When you do, do you rebind the caps-lock key to CTRL, or do you use the "normal" ctrl key?

I've recently learned some Emacs commands and was using the Visual Studio 2008 emacs commands for a while, and of course I used a caps-rebind tool, but I'm curious how many other people do.

On a side note, the emacs bindings for VS are severely incomplete :(

Was it helpful?

Solution

I have no use for Caps Lock under any circumstances, whether I'm using Emacs or any other program. In the rare case that I need to type several capital letters at once, I can easily hold down Shift with my left pinkie and type almost as fast as normal with my remaining fingers. If I ever needed to produce a large amount of all-caps text using Emacs, I'd just type it all in lower case, select it, and upcase it all at once with C-x C-u, aka upcase-region.

So yes, I do make Caps Lock an additional Control key. I don't just swap them, I eliminate Caps Lock entirely.

OTHER TIPS

I'm not an emacs user, but I use Unix heavily with programs such as screen (and, cough, vim) which use control a lot, and I bind my caps lock to control. Caps lock is a useless key that should have never made the typewriter->computer transition.

Yes I do remap CAPSLOCK to control.

I kept one of my old Sun keyboards with control where God intended it until it would not work with the new UltraSparcs. Ever since I have always remapped them, even if it did result in some odd blinking light behavior on some machines.

Absolutely yes, and I'm really happy with it. Caps Lock is simply unuseful and irritating, switching it to a Ctrl will:

  • Save you from awkward positions
  • Save you from accidentally activating Caps Lock

I also have useless MSWindows on my keyboard, so now I have three Ctrl keys on the left-hand side: Caps Lock, Ctrl, and LWin.

RWin generates "menu", which runs execute-extended-command (just like M-x). I'd never even tried pressing it until last week, so I don't know how long that's been the case for, but I'm trying to get accustomed to it.

I'm also trying to get used to using the right-hand Ctrl key when the keys to be modified are on the left side of the keyboard, and not in immediate range of (one of) the left Ctrl keys.

I do, both on windows and linux.

A show of hands? I have been using Emacs on and off over the past 5 years or more. Never bothered about the caps lock key. I do not bind it to control key. C-x C-u did the work every time. I can't recall any instance of having hit the caps lock when i was reaching out to 'a' or tab or 'shift'.
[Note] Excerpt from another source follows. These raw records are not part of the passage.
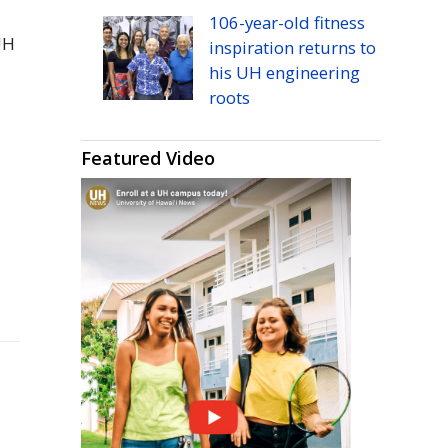
106-year-old fitness
UH
inspiration returns to
his
UH
engineering
roots
Featured Video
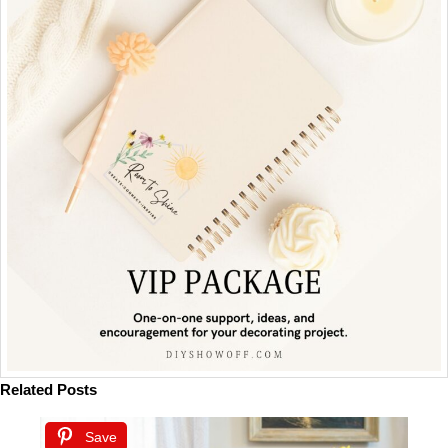
Related Posts
Save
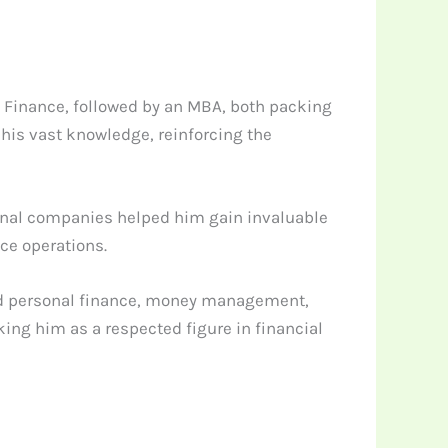
 Finance, followed by an MBA, both packing
 his vast knowledge, reinforcing the
ational companies helped him gain invaluable
ce operations.
ound personal finance, money management,
king him as a respected figure in financial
My be it it time for me to change the key binding. I get pain in the hands while typing. I'm going to try and see if having caps lock as control helps.

I found that using 'alt' as 'ctrl' and 'win' as 'alt' is better than the well known 'capslock' method.

Google 'lisp keyboard' you'll get a better idea what I'm suggesting and why Emacs has so many 'ctrl' combinations in the first place -- at the time it's invented the keyboard layouts doesn't look like what it is today.

After failed multiple times trying to use 'capslock' as 'ctrl', now I love the 'alt' way.